5 jours de safari à Masaï Mara

Safari à Masaï Mara

5 jours de safari à Masaï Mara

Faire un safari à Masaï Mara, j’en avais envie depuis longtemps. C’est la réserve qui a bercé mes premiers amours animaliers à l’époque où je rêvais de m’y rendre en regardant les reportages animaliers de la BBC à la télévision. Instants choisis de mes 5 jours de safari à Masaï Mara, entre rêve et réalité.

 

 

Jeux de lionceaux

Nous nous sommes installés ce midi à notre lodge, le Sentrim Mara situé à la lisière de la réserve de Masai Mara et près de la Sekenani Gate dans la Isateen Conservancy. Nous partons en safari à 15h30. Nous observons dans un premier temps de nombreux herbivores qui profitent de l’herbe grasse des grandes plaines : gazelles de Thomson, impalas, topis, gnous mais aussi girafes et zèbres.

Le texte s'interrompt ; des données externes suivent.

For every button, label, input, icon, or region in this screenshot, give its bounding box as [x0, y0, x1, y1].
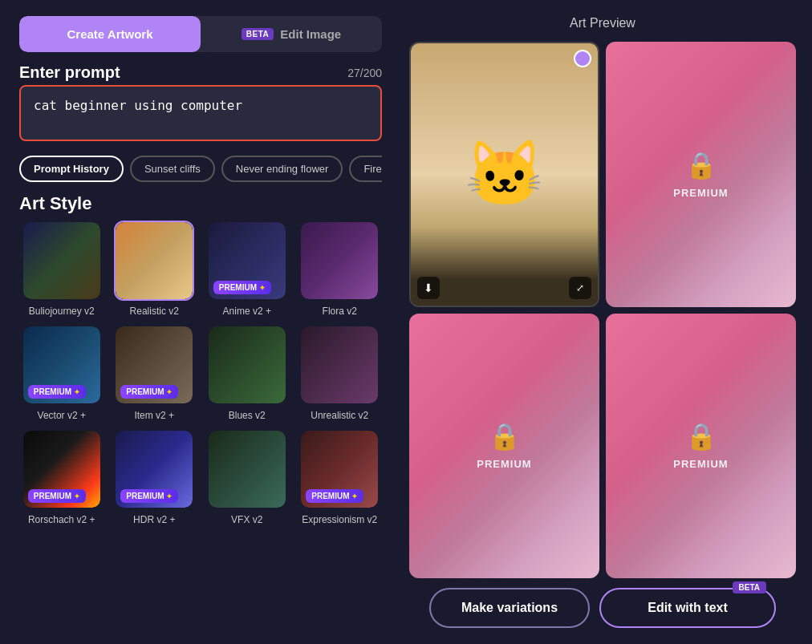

Nous croisons aussi un couple de chacal à chabraque et quelques oiseaux : des pintades de Numidie et des vanneaux couronnés. Alors que nous pensions en rester là, nous prenons le temps d’observer longuement deux des cinq Big 5 : d’abord un troupeau de buffles puis une famille de lions composée de lionnes et de leurs petits. Les lionceaux n’arrêtent pas de jouer entre-eux pour le plus grand plaisir des safaristes qui se sont arrêtées.

Notre safari à Masai Mara ne fait que commencer. Et d’une belle manière !

Nous retournons au lodge sous la menace d’un orage, ce qui donne au ciel de belles teintes de fin de journée.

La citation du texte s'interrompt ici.